▶ [EXERCISE AIM]
Out of the data below, copy every line with the string "Dictée".

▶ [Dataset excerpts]
——

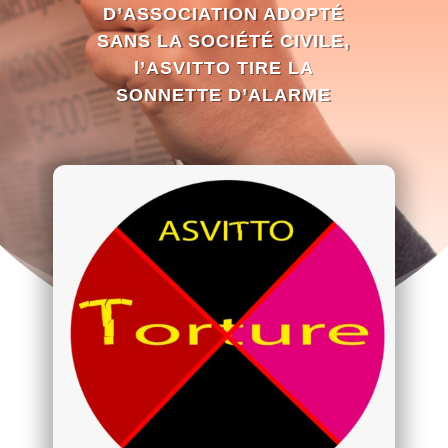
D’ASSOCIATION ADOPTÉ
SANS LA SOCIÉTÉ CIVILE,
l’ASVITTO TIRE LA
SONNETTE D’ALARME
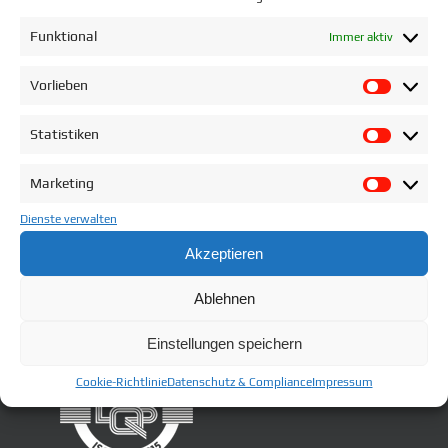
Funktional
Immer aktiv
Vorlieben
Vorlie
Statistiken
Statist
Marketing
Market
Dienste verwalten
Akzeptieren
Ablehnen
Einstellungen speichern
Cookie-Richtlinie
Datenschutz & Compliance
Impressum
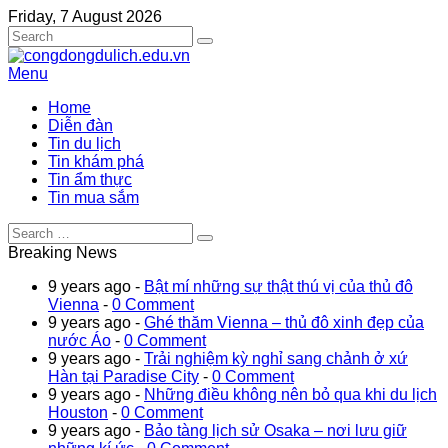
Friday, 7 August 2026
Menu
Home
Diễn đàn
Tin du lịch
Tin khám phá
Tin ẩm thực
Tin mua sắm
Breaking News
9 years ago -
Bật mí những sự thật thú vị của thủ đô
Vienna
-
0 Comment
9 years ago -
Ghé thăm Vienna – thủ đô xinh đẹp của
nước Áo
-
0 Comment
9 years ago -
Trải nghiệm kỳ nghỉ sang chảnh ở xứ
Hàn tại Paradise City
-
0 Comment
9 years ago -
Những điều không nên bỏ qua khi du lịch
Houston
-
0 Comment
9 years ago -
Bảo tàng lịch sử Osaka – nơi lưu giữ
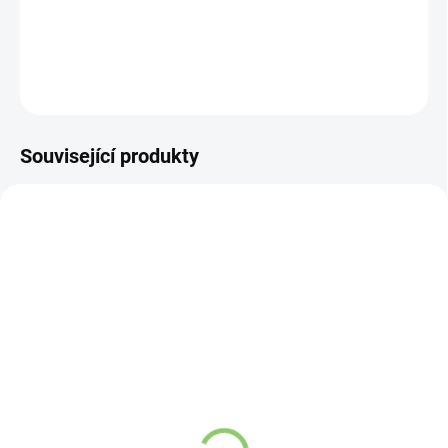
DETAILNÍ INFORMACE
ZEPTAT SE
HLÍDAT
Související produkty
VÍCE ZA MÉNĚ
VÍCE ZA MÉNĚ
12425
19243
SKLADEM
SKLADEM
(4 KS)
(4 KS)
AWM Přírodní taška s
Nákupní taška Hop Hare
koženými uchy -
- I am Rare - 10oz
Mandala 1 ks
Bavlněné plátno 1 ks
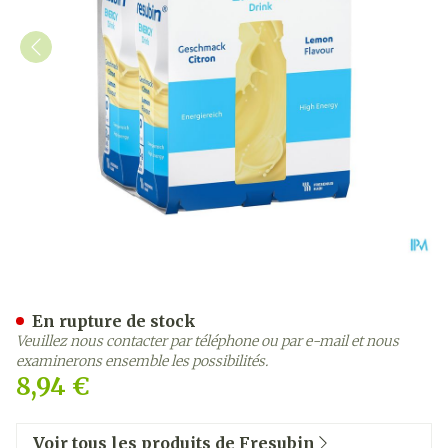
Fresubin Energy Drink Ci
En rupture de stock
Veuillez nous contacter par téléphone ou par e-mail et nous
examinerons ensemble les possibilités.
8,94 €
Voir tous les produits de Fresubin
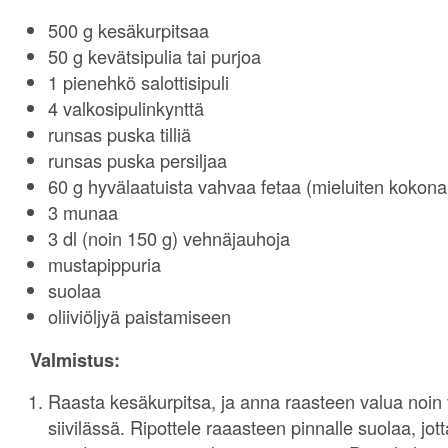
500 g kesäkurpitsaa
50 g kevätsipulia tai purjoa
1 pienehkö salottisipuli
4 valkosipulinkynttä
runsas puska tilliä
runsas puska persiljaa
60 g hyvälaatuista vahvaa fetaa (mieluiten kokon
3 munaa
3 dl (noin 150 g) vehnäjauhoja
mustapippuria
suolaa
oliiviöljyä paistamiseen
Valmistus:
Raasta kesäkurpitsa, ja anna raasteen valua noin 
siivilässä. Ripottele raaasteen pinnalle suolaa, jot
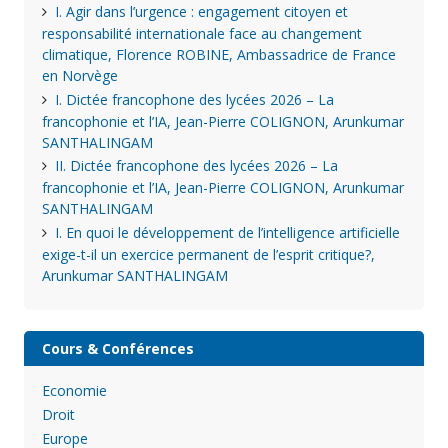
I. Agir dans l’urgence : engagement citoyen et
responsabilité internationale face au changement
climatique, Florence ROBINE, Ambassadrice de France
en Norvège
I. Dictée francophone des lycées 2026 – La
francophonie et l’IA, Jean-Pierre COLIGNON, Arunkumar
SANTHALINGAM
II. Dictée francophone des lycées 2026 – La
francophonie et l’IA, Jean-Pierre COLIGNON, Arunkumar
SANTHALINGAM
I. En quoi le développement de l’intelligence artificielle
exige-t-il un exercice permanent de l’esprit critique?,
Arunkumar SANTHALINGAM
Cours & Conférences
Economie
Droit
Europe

——

▶ [ANSWER SECTION]
I. Dictée francophone des lycées 2026 – La
II. Dictée francophone des lycées 2026 – La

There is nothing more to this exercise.